Chaque année, des millions de skieurs envahissent les quelques milliers de stations aux quatre coins de l’Europe. A elles seules, les Alpes abritent plus de 600 stations qui disposent de plus de 10 000 rampes de télésièges et qui consomment une quantité phénoménale d’eau et d’énergie pour faire de la neige artificielle. Quel est l’impact de cette industrie florissante sur les fragiles écosystèmes montagneux ? 

Les régions montagneuses sont particulièrement sensibles au changement climatique. Dans les Alpes par exempe, le réchauffement récent y a été près de trois fois supérieur à la moyenne planétaire. Actuellement, on considère que 90% des domaines skiables alpins de moyenne ou grande taille bénéficient d’un enneigement naturel suffisant au moins cent jours par an. Les 10% restants opèrent déjà dans des conditions précaires. Une hausse de la température de 1°C ou 2°C pourrait ramener le nombre de domaines skiables jouissant d’un enneigement fiable à 500 ou 400. La perspective d’une fréquence plus forte d’hivers sans neige est maintenant avancée comme une conséquence du réchauffement climatique pour les stations, et ce dans divers pays.

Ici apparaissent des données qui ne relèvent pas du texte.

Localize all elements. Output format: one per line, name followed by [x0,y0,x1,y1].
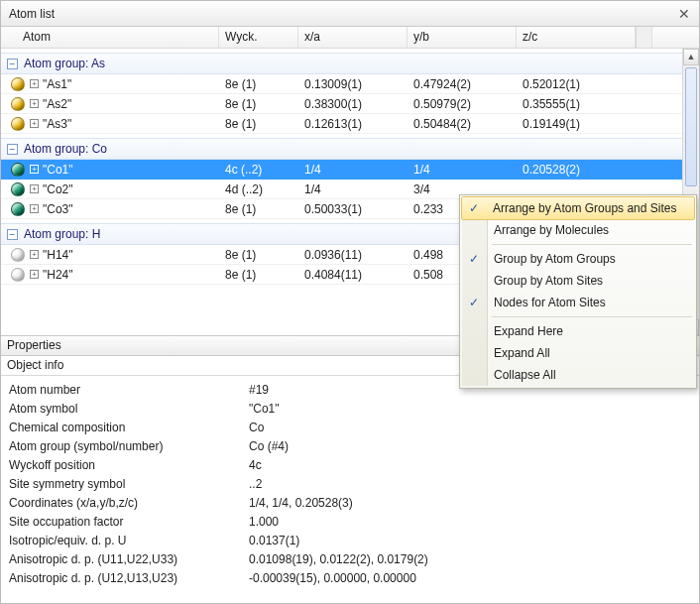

Le marché des sports d’hiver est totalement tributaire des conditions météorologiques et face à l’augmentation des jours de fermeture, les stations se doivent d’innover afin de continuer à attirer les touristes. Ces principales innovations sont d’ordre technologique et la stratégie la plus répandue consiste à la création de nouvelles pistes grâce à l’enneigement artificiel. Ces pratiques, considérées comme nécessaires par de nombreuses stations, ont un coût environnemental et économique considérable.

Le coût de l’enneigement artificiel représente un minimum de 140 000 euros par hectare. L’énergie constitue la plus grosse dépense mais l’impact le plus important d’un point de vue écologique est celui de l’eau. Selon la Commission Internationale pour la Protection des Alpes, 95 milliards de litres d’eau sont nécessaires pour couvrir de neige artificielle les 23 800 hectares de pistes de ski alpines.  En prélevant l’eau dans les rivières, les lacs et les bassins de retenue, cette technique affecte la vie aquatique et la distribution d’eau. La demande est si importante que certaines stations sont obligées de construire des lacs artificiels.

En ce qui concerne l’impact écologique des skieurs eux-mêmes, l’empreinte carbone la plus importante proviendrait des voyages. Une étude réalisée en 2007 par l’association Mountain Riders et l’ADEME montre que 73% des émissions de CO2 engendrées par les séjours au ski proviennent des voyages en avion. Afin d’accompagner les passionnés  des sports de glisse à réduire leur empreinte carbone, plusieurs initiatives ont été créées comme par exemple le site Snow Carbon ou encore Responsible Skiing.